Hearing-impaired children show hypernasality in their speech, which makes speech intelligibility poor [13]. Resonance disorder, especially hypernasality, is reported as a common problem in the speech of deaf adults and children [261415161718]. Research conducted into the characteristics of deaf speech of prelingual deaf individuals has revealed excessive nasality and/or resonance irregularities [1418]. Research has also shown that post lingual deaf adults, after prolonged hearing loss, can develop voice and speech abnormalities similar to prelingual deaf adults, including deviations in nasality [19].
The main purpose of the present study was to examine the effect of cochlear implantation on hypernasality of the speech of hearing-impaired children.
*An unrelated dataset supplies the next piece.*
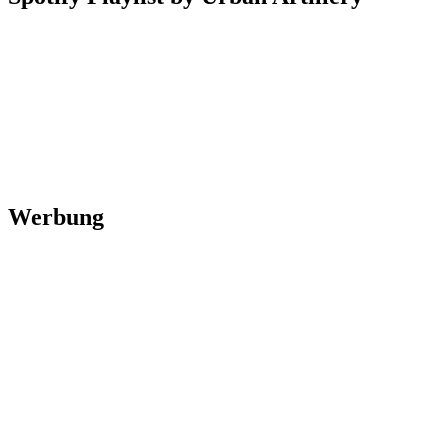
Werbung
Statistical analysis revealed that the nasalance scores were significantly higher in hearing-impaired children, compared to their peers with normal hearing.
LaPine et al. [20] studied the effect of hearing amplification on nasalance in children. They did not report any significant differences in nasalance scores between the aided and unaided conditions. Nasalance scores were found to be significantly higher in the hearing-impaired than in individuals with no hearing impairment, regardless of the degree of hearing loss, age, or the frequency of using hearing aids [2021].
The speech of the cochlear implantees was superior to that of the hearing aid users but did not match the normal controls. The nasalance scores of the cochlear implantees were significantly lower than those of the hearing aid users group, but were higher than those of the normal control group. This may be suggestive of the fact that increased nasality in the speech of children with congenital hearing loss is due to the inability of deaf speakers to monitor VP valving with auditory feedback.
There is a tendency in the present study towards improved nasalance scores after implantation, which highlights the role of auditory feedback in monitoring VP function. Auditory information contributes to the acquisition and maintenance of speech [22]. Children learn to relate their own auditory feedback to their articulatory gestures, and they learn how the consequences of their articulatory gestures compare to sounds that are produced by other talkers. Finally, children may learn to monitor their auditory feedback for the purpose of fine-tuning their continuing articulatory behavior, and for detecting speech sound errors [22].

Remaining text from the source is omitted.